Conte, nel suo discorso al Senato, lungi dal chiedere spiegazioni circa la causa della crisi di governo, ha portato la sua tesi in merito e ha accusato il suo “vice” di «scarsa sensibilità istituzionale e grave carenza di cultura costituzionale», nonché di «opportunismo politico»; gli ha rinfacciato di aver «invaso le competenze degli altri ministri» e di aver «criticato pubblicamente l’operato di singoli ministri, incrinando la compattezza della squadra di governo»; infine, per non farsi mancare nulla, lo ha rimproverato per aver chiesto “pieni poteri” (e qui bisognerebbe tenere una lezione di comprensione del linguaggio) e per aver accostato «agli slogan politici i simboli religiosi». Quasi tutte osservazioni inappuntabili, che ben dipingono il leader della Lega. Ma da un Presidente del Consiglio che si dice animato da «tanta passione» che gli «sgorga naturale» e che rivendica con fierezza l’azione di governo e gli obiettivi perseguiti e da perseguire, ci si aspetterebbe che un discorso tanto duro venga affrontato prima che la situazione degeneri, quando ancora si può fare qualcosa per rimediare, e non dopo, quando ormai diventa solo l’occasione per svuotare la scarpa dei tanti sassolini che vi si erano accumulati. Se poi, tra questi sassolini, non si ha nemmeno il coraggio di infilarci un accenno di sana autocritica e non si riconosce apertamente che le difficoltà nella gestione del governo giallo-verde sono da imputare ai Cinque Stelle almeno quanto alla Lega (voto alla Von der Leyen e “no” simbolico alla TAV erano proprio necessari?), i dubbi sul ruolo e sull’operato di Conte sorgono spontanei. Dopotutto, forse, da parte di chi si definisce «avvocato del popolo» ci si sarebbe potuti aspettare una richiesta delle urne, anziché la formazione di un governo insieme a quelle “forze politiche incapaci” di cui parlava Conte un anno fa.

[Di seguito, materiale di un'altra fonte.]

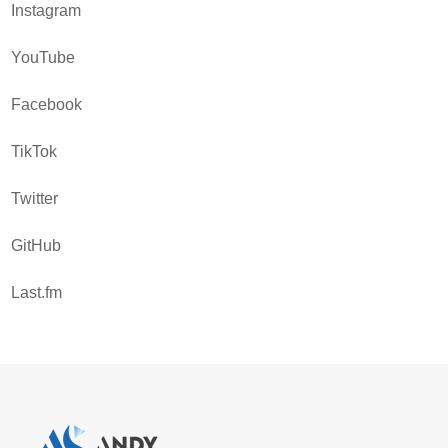
Instagram
YouTube
Facebook
TikTok
Twitter
GitHub
Last.fm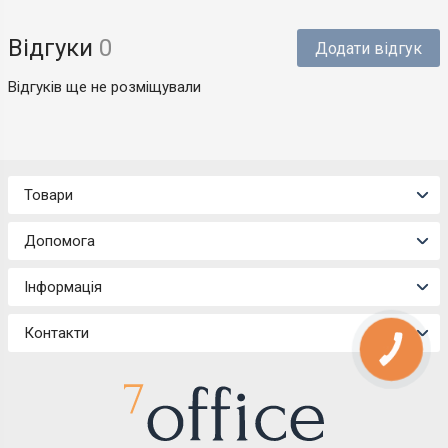
Відгуки
0
Додати відгук
Відгуків ще не розміщували
Товари
Допомога
Інформація
Контакти
КНОПКА
ЗВ'ЯЗКУ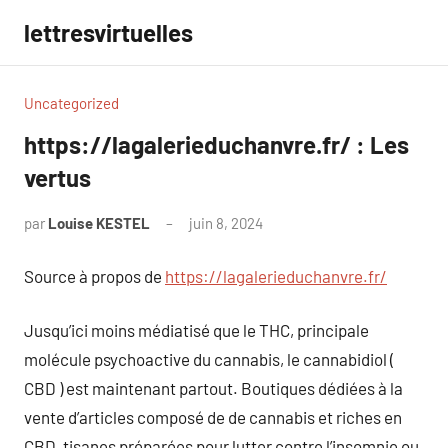
Aller
lettresvirtuelles
au
contenu
Uncategorized
https://lagalerieduchanvre.fr/ : Les
vertus
par
Louise KESTEL
juin 8, 2024
Aucun
commentaire
Source à propos de
https://lagalerieduchanvre.fr/
Jusqu’ici moins médiatisé que le THC, principale
molécule psychoactive du cannabis, le cannabidiol (
CBD ) est maintenant partout. Boutiques dédiées à la
vente d’articles composé de de cannabis et riches en
CBD, tisanes préparées pour lutter contre l’insomnie ou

Nel frattempo, il nuovo governo “giallo-rosso” (o, come ha osservato correttamente qualche commentatore, “giallo-rosa”) nasce all’insegna della «novità» e del «nuovo umanesimo». A giochi ancora in corso si becca anche l’endorsement di Donald Trump, che a onor del vero potrebbe anche semplicemente non aver compreso che Conte passerà alla storia per essere stato, nel giro di un mese, Presidente di due Consigli dei Ministri che, almeno nell’immaginario collettivo, rappresentano due visioni politiche opposte e inconciliabili. In questo modo, il M5S, oltre ad “appiattirsi” e a lasciarsi tragicamente “monopolizzare” dalla figura di Conte, rischia di sparire definitivamente dalla scena politica italiana, mentre quella che è attualmente la prima forza politica del Paese viene esclusa da ogni angolo del potere, sebbene a seguito di un suo clamoroso “autogol”. Vuoi perché Salvini, come la direbbe Vittorio Feltri, si è lasciato prendere dall’”ora del coglione”, vuoi perché i Cinque Stelle cercano legittimazione negli ambienti che contano, quello che doveva essere il “governo del cambiamento” si è suicidato sul nascere, rinunciando non solo a un programma di governo ancora ben nutrito, ma anche a una serie di nomine e all’elezione del Presidente della Repubblica, che, nel lungo periodo, poteva forse davvero fare la differenza tra quella che viene chiamata “vecchia politica” e quel cambiamento tanto anelato da una parte della cittadinanza. Sullo sfondo, Bruxelles allunga la sua mano salvifica verso l’Italia, e le navi delle ONG non infrangono più nulla, nemmeno il silenzio, arrivando addirittura a chiedere un porto alla Germania, che fino a ieri si negava fosse possibile raggiungere (ma le ONG no, non fanno politica).

In tutto questo, la figura di Giuseppe Conte sembra davvero giocare un ruolo-chiave, e non da pochi giorni. Sarà quel “Dio” in buona fede che ha incontrato Beppe Grillo e cui si sono aggrappati i Cinque Stelle, determinato a “cambiare il sistema” per piccoli passi? O si tratta del “Satana” tentatore di cui ha parlato un vecchio ideologo del MoVimento, che sta vendendo i Cinque Stelle (e l’Italia con loro) al peggior offerente? Difficile dare una risposta sicura, ma lo vedremo presto. E chissà, magari un giorno, se il destino gli sorride, vedremo anche un Giuseppe Conte Presidente della Repubblica.